Le cris strident déchire l'air avec une telle puissance que j'écarquille des yeux d'effroi. D'accord, il semblerait que même se boucher les oreilles ne sera pas suffisant... En une fraction de seconde, j'ai esquisser un bref mouvement du poignet, nous enfermant, Orphée, Seth et moi même dans une illusion qui nous coupe du monde extérieur et surtout du hurlement de Ligie. Ce dernier est si fort que la Terre semble en trembler. Les discordants se mettent à pousser des glapissements et à rugir comme pour échapper à se son insupportable. Mais ils ne peuvent pas y parvenir. Les uns après les autres, ils s'écroulent au sol, en se révulsant, secoué de spasmes. Leur mélange de fourrures, de peu et d'écailles se mettent à blanchir comme si ils étaient frappés par l'effroi. Je n'ose imaginer les effets que cela aurait sur de simples humains... La responsable de tout ceci ne s'est pas arrêtée de crier. Son visage est marqué par une détermination sans faille et ses yeux d'ordinaire d'un bleu si doux ont viré au rouge sang. Son surnom de « Celle au cri perçant » prend d'un coup tout son sens.

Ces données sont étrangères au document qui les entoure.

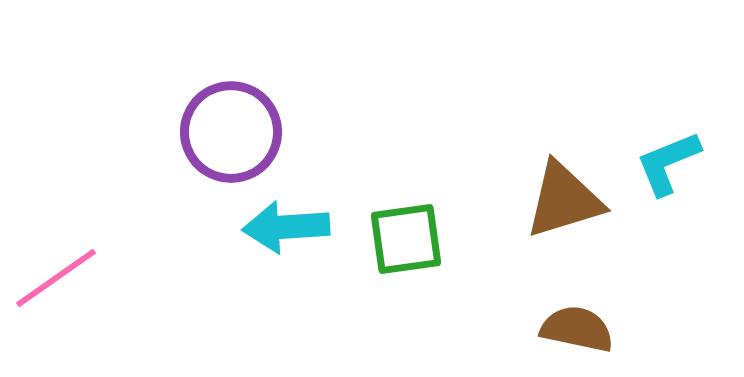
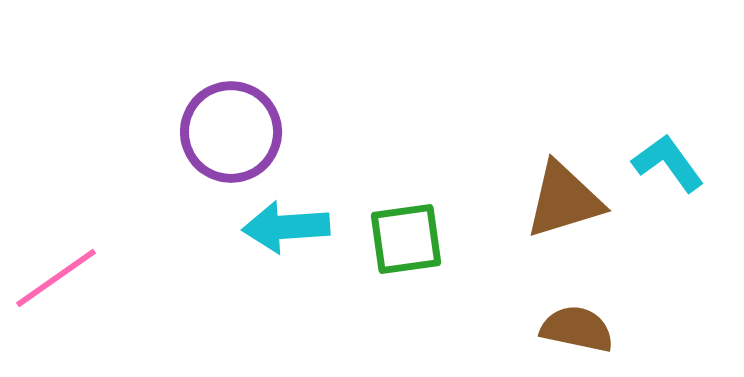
cyan L-shape: rotated 76 degrees clockwise
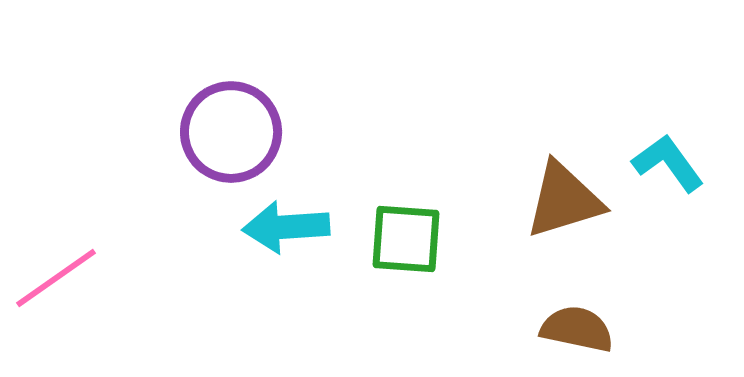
green square: rotated 12 degrees clockwise
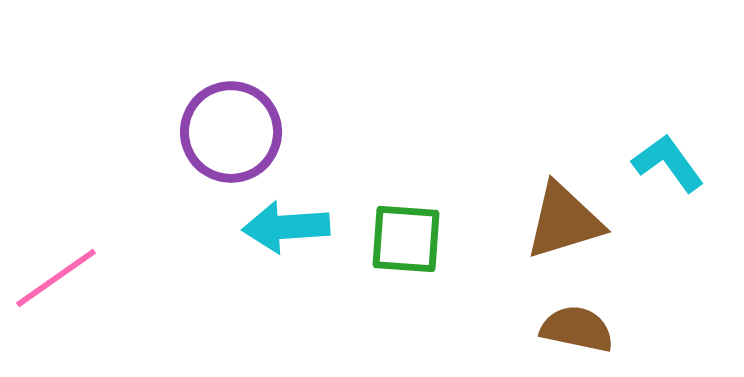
brown triangle: moved 21 px down
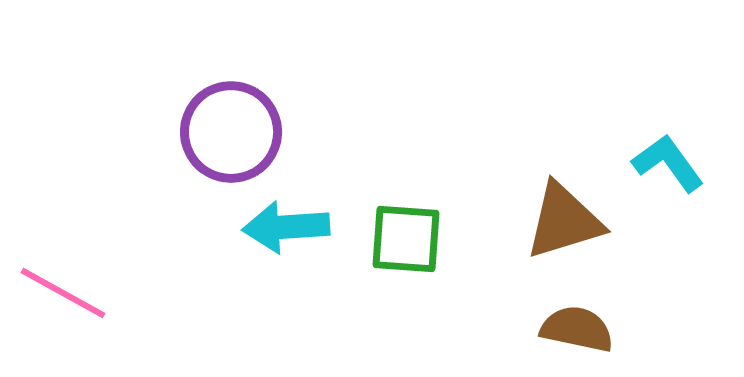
pink line: moved 7 px right, 15 px down; rotated 64 degrees clockwise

Lorsqu'il ne reste plus un discordant sur pieds, elle cesse de hurler et reprend son souffle. Tout est revenu à la normale. Je romps l'illusion et me dirige vers la sirène aux cheveux d'or. Je me poste face à elle et croise les bras, avant de siffler :
- Dis moi, Ligie, tu n'aurais pas pu nous prévenir plus tôt que tu avais ce pouvoir ?
Elle me lance un regard contrit avant de mimer qu'elle ne peut plus parler. Je penche la tête sur le côté.
- Attends, tu vas me dire qu'après avoir hurler de cette manière, ta voix disparaît quelque temps ?
Elle hoche de la tête. Je me retiens de ricaner. La blonde se révèle vraiment pleine de surprise. Je crois que je l'apprécie même si être une sirène et se retrouver privée de sa voix, qui soit disant passant et notre arme par définition, n'est pas la meilleur des situations.
- Et ça va durer combien de temps ?
Elle hausse des épaules et c'est Poséidon qui intervient :
- Ça peut varier de quelques minutes à quelques heures. C'est bon, votre passionnante non-discussion est terminée ? Nous pouvons continuer ?
Il nous dépasse et derrière lui, Ligie lève les yeux au ciel en esquissant une mimique moqueuse. Je secoue la tête, légèrement amusée. Orphée qui a surprit notre échange, se tourne vers mon protecteur et lui glisse, moqueur :
- Quel rabas-joie... Je vais finir par croire que les goûts de notre chère Mélusine en matière d'homme se sont grandement détériorés.
Seth ricane en l'entendant. Je les fusille du regard mais avant que je ne puisse répliquer quoique se soit, la voix grave du dieu s'élève :
- C'est ici. »
Poséidon s'est figé près d'une façade construite à même la roche. Un tombeau. Sa main glisse le long de la paroi et ses doigts caressent presque les gravures dans la pierre ocre. Et soudain, il brandit son trident. La Terre s'ébranle, et la façade s'effondre, dévoilant une grande salle sombre. Le souffle sinistre du courant d'air qui s'en échappe me fait frissonner tandis qu'une sensation de brûlure dans mon front se fait sentir.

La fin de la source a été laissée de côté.